*Information*:
----------------

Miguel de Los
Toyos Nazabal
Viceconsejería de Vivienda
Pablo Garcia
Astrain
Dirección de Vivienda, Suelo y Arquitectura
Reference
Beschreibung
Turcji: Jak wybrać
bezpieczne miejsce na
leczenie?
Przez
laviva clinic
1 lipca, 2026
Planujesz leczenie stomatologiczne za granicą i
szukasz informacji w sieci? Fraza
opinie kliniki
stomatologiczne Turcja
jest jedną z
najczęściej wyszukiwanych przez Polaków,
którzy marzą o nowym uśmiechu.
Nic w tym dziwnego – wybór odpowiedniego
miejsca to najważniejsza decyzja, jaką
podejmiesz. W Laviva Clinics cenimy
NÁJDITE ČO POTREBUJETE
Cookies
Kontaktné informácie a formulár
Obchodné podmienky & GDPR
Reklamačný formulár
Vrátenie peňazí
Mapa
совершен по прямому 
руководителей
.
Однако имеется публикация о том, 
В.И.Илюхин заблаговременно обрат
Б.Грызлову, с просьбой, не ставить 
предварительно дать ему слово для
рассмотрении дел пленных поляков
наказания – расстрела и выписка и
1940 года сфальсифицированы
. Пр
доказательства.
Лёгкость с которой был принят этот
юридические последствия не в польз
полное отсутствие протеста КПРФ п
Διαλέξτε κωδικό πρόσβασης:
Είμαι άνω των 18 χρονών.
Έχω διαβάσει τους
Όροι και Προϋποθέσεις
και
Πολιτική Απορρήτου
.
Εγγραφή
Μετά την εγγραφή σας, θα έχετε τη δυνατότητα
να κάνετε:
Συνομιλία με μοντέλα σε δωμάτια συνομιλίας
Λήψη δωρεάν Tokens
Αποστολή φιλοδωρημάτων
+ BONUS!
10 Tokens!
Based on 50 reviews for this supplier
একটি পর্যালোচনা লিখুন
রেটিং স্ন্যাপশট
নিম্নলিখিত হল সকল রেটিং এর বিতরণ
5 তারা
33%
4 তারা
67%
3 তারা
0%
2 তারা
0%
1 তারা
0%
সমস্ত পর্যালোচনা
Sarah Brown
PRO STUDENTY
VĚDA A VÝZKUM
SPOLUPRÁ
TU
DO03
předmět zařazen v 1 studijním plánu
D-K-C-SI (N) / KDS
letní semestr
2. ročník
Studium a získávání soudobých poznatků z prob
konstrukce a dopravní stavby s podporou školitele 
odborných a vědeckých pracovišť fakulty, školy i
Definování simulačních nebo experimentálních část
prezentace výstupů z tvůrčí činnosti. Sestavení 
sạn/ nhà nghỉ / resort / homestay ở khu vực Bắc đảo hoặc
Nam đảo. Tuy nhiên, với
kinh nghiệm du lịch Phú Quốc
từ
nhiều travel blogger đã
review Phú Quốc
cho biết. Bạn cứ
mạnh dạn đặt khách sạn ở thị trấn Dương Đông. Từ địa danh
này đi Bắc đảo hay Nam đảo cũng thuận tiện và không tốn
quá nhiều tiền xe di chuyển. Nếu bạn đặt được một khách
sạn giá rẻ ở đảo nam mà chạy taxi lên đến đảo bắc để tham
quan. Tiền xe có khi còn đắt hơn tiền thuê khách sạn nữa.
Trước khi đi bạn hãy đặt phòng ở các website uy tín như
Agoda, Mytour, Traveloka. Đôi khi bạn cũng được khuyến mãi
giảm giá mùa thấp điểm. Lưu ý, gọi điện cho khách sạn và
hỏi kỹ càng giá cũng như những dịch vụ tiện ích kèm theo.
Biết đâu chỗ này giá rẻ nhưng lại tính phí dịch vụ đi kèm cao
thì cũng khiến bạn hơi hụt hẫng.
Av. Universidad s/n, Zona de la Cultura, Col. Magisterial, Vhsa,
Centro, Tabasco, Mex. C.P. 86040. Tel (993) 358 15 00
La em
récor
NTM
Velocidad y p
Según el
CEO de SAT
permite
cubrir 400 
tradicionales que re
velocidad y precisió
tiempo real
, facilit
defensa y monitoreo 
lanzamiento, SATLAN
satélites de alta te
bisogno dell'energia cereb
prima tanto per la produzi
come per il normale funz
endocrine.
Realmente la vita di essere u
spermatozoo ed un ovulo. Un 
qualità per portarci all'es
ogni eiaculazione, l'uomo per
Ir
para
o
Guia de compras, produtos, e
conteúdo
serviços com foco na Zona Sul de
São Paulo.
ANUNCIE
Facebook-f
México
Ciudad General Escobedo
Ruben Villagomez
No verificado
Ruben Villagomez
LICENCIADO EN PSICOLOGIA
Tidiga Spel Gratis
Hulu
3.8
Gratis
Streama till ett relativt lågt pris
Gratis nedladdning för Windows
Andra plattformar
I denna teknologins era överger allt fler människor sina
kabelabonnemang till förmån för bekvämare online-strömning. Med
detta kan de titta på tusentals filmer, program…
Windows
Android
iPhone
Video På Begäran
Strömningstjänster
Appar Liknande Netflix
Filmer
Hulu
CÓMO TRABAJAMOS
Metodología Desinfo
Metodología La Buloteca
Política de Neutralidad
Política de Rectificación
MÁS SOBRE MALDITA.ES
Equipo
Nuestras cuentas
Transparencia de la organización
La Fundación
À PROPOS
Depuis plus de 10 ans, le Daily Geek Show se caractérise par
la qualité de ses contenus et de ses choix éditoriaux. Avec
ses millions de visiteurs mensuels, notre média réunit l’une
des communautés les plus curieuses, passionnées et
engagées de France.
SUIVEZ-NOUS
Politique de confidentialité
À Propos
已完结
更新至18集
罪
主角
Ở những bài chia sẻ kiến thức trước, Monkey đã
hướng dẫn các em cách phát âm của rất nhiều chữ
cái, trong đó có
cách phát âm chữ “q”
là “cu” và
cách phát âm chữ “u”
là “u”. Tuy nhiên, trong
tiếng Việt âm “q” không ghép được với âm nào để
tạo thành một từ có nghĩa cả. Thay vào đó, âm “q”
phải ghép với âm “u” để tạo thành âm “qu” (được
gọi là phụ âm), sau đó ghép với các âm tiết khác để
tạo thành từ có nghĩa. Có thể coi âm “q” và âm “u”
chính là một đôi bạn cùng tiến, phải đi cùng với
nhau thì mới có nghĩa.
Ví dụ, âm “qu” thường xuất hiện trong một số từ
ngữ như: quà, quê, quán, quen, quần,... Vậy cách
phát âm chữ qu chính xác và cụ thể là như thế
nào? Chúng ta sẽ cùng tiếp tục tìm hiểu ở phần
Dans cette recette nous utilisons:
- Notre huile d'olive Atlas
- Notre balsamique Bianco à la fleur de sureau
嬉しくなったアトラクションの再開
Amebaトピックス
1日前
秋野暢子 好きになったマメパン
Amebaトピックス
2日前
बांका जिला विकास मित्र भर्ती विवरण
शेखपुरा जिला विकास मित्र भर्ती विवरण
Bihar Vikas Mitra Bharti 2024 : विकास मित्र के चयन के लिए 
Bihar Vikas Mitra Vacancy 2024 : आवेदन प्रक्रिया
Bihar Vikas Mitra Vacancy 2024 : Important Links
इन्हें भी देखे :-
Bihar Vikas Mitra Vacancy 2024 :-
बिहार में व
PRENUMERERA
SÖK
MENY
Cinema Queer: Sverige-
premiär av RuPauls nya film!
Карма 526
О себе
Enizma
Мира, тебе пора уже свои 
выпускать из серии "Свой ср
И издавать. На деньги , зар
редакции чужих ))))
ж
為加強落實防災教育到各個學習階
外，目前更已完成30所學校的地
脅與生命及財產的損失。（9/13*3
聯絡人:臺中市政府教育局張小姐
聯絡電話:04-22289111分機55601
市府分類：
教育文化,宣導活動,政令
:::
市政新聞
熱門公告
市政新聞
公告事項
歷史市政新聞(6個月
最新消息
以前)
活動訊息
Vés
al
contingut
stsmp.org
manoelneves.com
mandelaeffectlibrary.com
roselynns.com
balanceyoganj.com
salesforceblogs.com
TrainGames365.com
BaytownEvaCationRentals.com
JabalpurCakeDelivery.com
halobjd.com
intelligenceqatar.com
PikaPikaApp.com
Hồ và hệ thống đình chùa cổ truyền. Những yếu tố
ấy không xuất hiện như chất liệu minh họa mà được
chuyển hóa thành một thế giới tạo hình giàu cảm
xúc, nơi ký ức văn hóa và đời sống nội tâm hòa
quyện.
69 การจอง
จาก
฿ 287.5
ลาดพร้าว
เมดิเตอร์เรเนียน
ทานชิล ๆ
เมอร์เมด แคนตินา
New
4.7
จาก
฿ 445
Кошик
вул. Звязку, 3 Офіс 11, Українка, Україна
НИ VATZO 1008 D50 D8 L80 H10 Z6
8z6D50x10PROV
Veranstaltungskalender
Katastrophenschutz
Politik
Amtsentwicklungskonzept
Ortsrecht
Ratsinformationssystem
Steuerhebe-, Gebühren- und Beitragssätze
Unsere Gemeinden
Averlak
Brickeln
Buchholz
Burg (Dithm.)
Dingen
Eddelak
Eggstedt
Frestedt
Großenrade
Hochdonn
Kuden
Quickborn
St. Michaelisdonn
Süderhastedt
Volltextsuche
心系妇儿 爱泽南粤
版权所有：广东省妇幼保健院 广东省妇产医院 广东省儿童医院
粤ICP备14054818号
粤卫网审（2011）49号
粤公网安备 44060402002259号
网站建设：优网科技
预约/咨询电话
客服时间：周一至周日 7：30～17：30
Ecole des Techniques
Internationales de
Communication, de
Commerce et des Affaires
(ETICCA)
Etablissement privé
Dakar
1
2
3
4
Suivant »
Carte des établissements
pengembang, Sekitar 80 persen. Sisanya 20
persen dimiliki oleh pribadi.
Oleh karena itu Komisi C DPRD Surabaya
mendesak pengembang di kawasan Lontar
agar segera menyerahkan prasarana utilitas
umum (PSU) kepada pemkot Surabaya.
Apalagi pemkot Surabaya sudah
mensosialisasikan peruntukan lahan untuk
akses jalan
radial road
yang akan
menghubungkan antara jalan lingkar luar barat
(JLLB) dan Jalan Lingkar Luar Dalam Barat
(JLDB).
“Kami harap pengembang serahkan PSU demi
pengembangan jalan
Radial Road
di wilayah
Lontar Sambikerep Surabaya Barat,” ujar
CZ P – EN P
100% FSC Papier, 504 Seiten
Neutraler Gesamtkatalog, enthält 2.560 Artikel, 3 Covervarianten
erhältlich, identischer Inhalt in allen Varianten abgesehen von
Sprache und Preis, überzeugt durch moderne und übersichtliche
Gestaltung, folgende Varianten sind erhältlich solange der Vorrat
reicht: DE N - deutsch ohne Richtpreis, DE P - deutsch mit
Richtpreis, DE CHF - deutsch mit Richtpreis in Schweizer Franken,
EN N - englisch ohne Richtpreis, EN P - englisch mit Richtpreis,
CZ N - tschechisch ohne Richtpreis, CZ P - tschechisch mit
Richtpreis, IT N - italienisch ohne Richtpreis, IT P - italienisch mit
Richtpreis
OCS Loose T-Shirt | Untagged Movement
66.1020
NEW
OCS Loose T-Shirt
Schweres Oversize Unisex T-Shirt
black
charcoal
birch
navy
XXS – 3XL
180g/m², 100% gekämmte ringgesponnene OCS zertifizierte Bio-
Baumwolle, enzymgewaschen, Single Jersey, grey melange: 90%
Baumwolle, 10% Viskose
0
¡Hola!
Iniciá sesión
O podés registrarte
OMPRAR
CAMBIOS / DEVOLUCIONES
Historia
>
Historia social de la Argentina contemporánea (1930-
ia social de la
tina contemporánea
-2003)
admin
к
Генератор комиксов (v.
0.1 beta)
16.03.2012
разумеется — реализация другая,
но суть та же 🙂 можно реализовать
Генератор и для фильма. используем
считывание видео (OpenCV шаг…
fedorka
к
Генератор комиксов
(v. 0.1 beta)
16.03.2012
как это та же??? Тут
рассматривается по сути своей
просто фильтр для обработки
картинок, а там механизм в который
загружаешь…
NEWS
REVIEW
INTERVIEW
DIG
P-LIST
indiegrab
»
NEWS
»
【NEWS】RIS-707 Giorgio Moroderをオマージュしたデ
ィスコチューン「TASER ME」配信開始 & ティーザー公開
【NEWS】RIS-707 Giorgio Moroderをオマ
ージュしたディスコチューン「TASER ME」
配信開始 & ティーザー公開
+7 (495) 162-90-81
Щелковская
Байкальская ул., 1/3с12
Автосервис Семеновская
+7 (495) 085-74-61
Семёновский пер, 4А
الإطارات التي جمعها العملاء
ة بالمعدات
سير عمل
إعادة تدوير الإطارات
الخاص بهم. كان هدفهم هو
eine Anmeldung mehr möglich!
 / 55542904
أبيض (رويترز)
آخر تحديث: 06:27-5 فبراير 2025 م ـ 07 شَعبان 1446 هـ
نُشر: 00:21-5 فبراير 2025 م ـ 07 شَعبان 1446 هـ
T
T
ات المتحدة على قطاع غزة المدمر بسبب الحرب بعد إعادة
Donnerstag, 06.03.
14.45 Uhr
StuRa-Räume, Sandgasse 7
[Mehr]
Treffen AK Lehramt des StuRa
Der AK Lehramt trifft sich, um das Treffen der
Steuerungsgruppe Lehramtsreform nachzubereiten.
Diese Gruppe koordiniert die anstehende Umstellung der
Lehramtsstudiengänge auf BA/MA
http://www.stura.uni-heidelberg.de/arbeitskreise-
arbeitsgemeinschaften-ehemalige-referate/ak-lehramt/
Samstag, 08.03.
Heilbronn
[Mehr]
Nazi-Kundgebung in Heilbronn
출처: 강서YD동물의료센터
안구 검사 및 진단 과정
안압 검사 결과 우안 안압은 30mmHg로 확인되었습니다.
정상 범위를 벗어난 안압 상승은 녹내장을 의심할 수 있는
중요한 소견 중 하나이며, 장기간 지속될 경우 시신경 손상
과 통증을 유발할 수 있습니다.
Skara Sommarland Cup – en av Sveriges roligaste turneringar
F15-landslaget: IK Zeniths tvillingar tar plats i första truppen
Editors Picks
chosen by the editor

----------------

*What is needed*:
Within the listing above, locate the line containing "kinh nghiệm du lịch Phú Quốc" and the line containing "Tidiga Spel Gratis". Reproduce those two lines and all lines between them exactly, with nothing added.

*Response area*:
kinh nghiệm du lịch Phú Quốc
từ
nhiều travel blogger đã
review Phú Quốc
cho biết. Bạn cứ
mạnh dạn đặt khách sạn ở thị trấn Dương Đông. Từ địa danh
này đi Bắc đảo hay Nam đảo cũng thuận tiện và không tốn
quá nhiều tiền xe di chuyển. Nếu bạn đặt được một khách
sạn giá rẻ ở đảo nam mà chạy taxi lên đến đảo bắc để tham
quan. Tiền xe có khi còn đắt hơn tiền thuê khách sạn nữa.
Trước khi đi bạn hãy đặt phòng ở các website uy tín như
Agoda, Mytour, Traveloka. Đôi khi bạn cũng được khuyến mãi
giảm giá mùa thấp điểm. Lưu ý, gọi điện cho khách sạn và
hỏi kỹ càng giá cũng như những dịch vụ tiện ích kèm theo.
Biết đâu chỗ này giá rẻ nhưng lại tính phí dịch vụ đi kèm cao
thì cũng khiến bạn hơi hụt hẫng.
Av. Universidad s/n, Zona de la Cultura, Col. Magisterial, Vhsa,
Centro, Tabasco, Mex. C.P. 86040. Tel (993) 358 15 00
La em
récor
NTM
Velocidad y p
Según el
CEO de SAT
permite
cubrir 400 
tradicionales que re
velocidad y precisió
tiempo real
, facilit
defensa y monitoreo 
lanzamiento, SATLAN
satélites de alta te
bisogno dell'energia cereb
prima tanto per la produzi
come per il normale funz
endocrine.
Realmente la vita di essere u
spermatozoo ed un ovulo. Un 
qualità per portarci all'es
ogni eiaculazione, l'uomo per
Ir
para
o
Guia de compras, produtos, e
conteúdo
serviços com foco na Zona Sul de
São Paulo.
ANUNCIE
Facebook-f
México
Ciudad General Escobedo
Ruben Villagomez
No verificado
Ruben Villagomez
LICENCIADO EN PSICOLOGIA
Tidiga Spel Gratis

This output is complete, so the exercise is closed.